School Committee member Patty Nolan. She expressed surprise Tuesday at the low percent of students in Advanced Placement courses who take the related tests at the end. (Photo: Liv Rachelle Gold)

The low number of high school students taking Advanced Placement tests after a semester or year of associated classes surprised School Committee member Patty Nolan during a presentation Tuesday, and she suggested a way to boost the figure: Have Cambridge help pay for them.

“It seemed like a very, very low percentage was taking the exams,” she told Cambridge Rindge & Latin School Principal Chris Saheed during his presentation to the committee. “Do we know if that 39 percent [of AP students] taking the exam seems low? Maybe it’s high.”

Saheed confirmed it was low, in part because there was a “financial factor” — especially for students taking more than one AP course. Some may take up to five a year, since the courses offer college credit and can exempt students with higher scores from an even more expensive course later.

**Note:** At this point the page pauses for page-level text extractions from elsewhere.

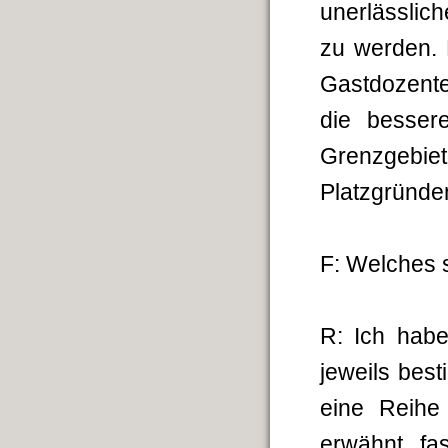
unerlässlic
zu werden. 
Gastdozente
die bessere
Grenzgebiet
Platzgründe
F: Welches s
R: Ich habe
jeweils bes
eine Reihe 
erwähnt, fa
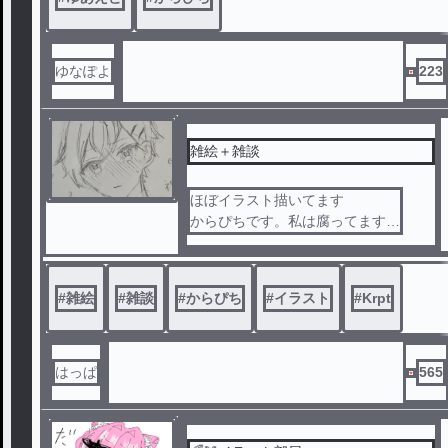
ゆなぽよ
223
雑絵＋雑談
ほぼイラスト描いてます
からぴちです。私は腐ってます。
ほぼアナログですわよ
#
雑絵
#
雑談
#
からぴち
#
イラスト
#
Krpt
はっぱ
565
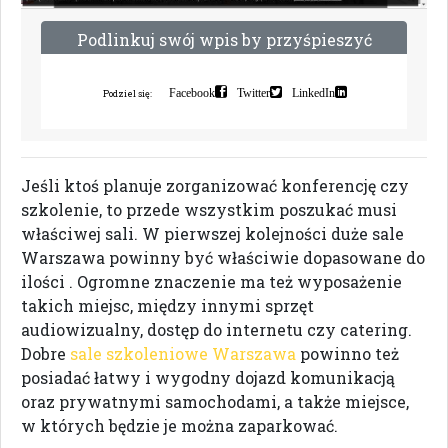
P
o
d
l
i
n
k
u
j
s
w
ó
j
w
p
i
s
b
y
p
r
z
y
ś
p
i
e
s
z
y
ć
i
n
d
e
k
s
a
c
j
ę
Facebook
Twitter
LinkedIn
Podziel się:
Jeśli ktoś planuje zorganizować konferencję czy
szkolenie, to przede wszystkim poszukać musi
właściwej sali. W pierwszej kolejności duże sale
Warszawa powinny być właściwie dopasowane do
ilości . Ogromne znaczenie ma też wyposażenie
takich miejsc, między innymi sprzęt
audiowizualny, dostęp do internetu czy catering.
Dobre
sale szkoleniowe Warszawa
powinno też
posiadać łatwy i wygodny dojazd komunikacją
oraz prywatnymi samochodami, a także miejsce,
w których będzie je można zaparkować.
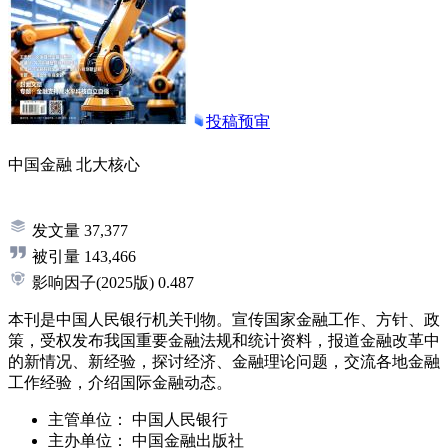
投稿预审
中国金融
北大核心
发文量
37,377
被引量
143,466
影响因子
(2025版)
0.487
本刊是中国人民银行机关刊物。宣传国家金融工作、方针、政
策，受权发布我国重要金融法规和统计资料，报道金融改革中
的新情况、新经验，探讨经济、金融理论问题，交流各地金融
工作经验，介绍国际金融动态。
主管单位：
中国人民银行
主办单位：
中国金融出版社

The tests have a base fee of $86, according to The College Board, but can cost as much as $120 with add-on charges in some districts.

“Each one costs a significant amount of money,” Saheed said, although there are need-based reductions from the board that can bring the cost of an exam to $56.

“Do we not supply or pay the fee for anyone who can’t afford it? I bet this committee would vote to do that,” Nolan said. “I’d hope we could come up with some way” to encourage more students to take the tests.